La voce di dijana pavlovic e il riconoscimento politico e culturale

Dijana Pavlovic, attrice e attivista rom, ha portato all’interno di “Motherland Otherland” una visione netta e decisa sul tema della discriminazione. Secondo lei, il fenomeno antiziganismo non è un episodio isolato ma una struttura sistematica su cui si fondano molte società. Il giovane Rom o Sinto non rappresenta solo un individuo ma diventa simbolo dell’alterità necessaria, un confine che delimita chi è dentro e chi resta fuori nelle dinamiche sociali.

La sua lettura, che ha orientato l’intero progetto, mostra come la discriminazione sia un meccanismo usato per definire l’identità collettiva attraverso un “altro” da cui differenziarsi. Questo rende il riconoscimento della comunità Rom e Sinti cruciale non solo per giustizia sociale, ma per ridefinire la società stessa. L’esposizione alla Triennale si inserisce in questo quadro, rappresentando un passo significativo in tal senso.
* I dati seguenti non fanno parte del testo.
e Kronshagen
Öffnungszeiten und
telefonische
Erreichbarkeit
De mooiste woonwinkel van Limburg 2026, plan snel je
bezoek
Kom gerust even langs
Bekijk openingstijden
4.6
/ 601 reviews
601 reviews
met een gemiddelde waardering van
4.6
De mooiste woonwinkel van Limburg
Due volte nella storia della Triennale di Milano è stata issata la bandiera dei Rom e Sinti. Questa volta, non si tratta solo di un simbolo riconoscitivo ma di una dichiarazione politica e culturale ben precisa. Il gesto ha valore pubblico e segna un momento di visibilità ufficiale per una popolazione che per decenni è stata ignorata o marginalizzata. Tale esposizione pubblica contribuisce ad abbattere un muro di invisibilità che ancora circonda queste comunità.
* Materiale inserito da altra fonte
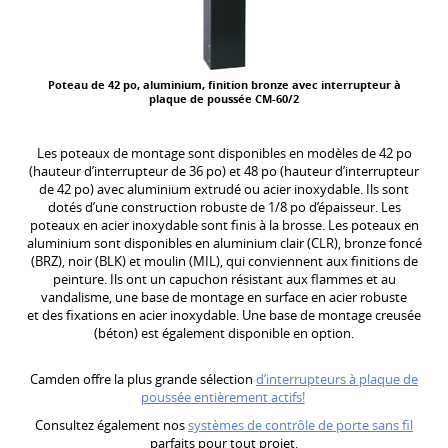
Poteau de 42 po, aluminium, finition bronze avec interrupteur à
plaque de poussée CM-60/2
Les poteaux de montage sont disponibles en modèles de 42 po
(hauteur d’interrupteur de 36 po) et 48 po (hauteur d’interrupteur
de 42 po) avec aluminium extrudé ou acier inoxydable. Ils sont
dotés d’une construction robuste de 1/8 po d’épaisseur. Les
poteaux en acier inoxydable sont finis à la brosse. Les poteaux en
aluminium sont disponibles en aluminium clair (CLR), bronze foncé
(BRZ), noir (BLK) et moulin (MIL), qui conviennent aux finitions de
peinture. Ils ont un capuchon résistant aux flammes et au
vandalisme, une base de montage en surface en acier robuste
et des fixations en acier inoxydable. Une base de montage creusée
(béton) est également disponible en option.
Camden offre la plus grande sélection
d’interrupteurs à plaque de
poussée entièrement actifs!
Consultez également nos
systèmes de contrôle de porte sans fil
parfaits pour tout projet.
Il progetto come spazio di dialogo e riconoscimento

Questo riconoscimento si lega a una necessità di cambiamento pratico, che trascende la mera rappresentazione artistica. Il padiglione e la mostra offrono un punto di partenza per sviluppare un discorso pubblico più consapevole. Senza retorica, l’evento segnala la presenza e la storia di chi ha subito esclusioni e la domanda di essere considerato a pieno titolo in ogni ambito.

Lo spazio del padiglione assume così una dimensione autentica, dove politica e cultura si incontrano per elaborare un discorso comunitario che riconosce il valore della diversità e ne fa elemento fondante. La visibilità che ne deriva non è solo un fatto estetico, ma un passo tangibile nella lotta contro ogni discriminazione.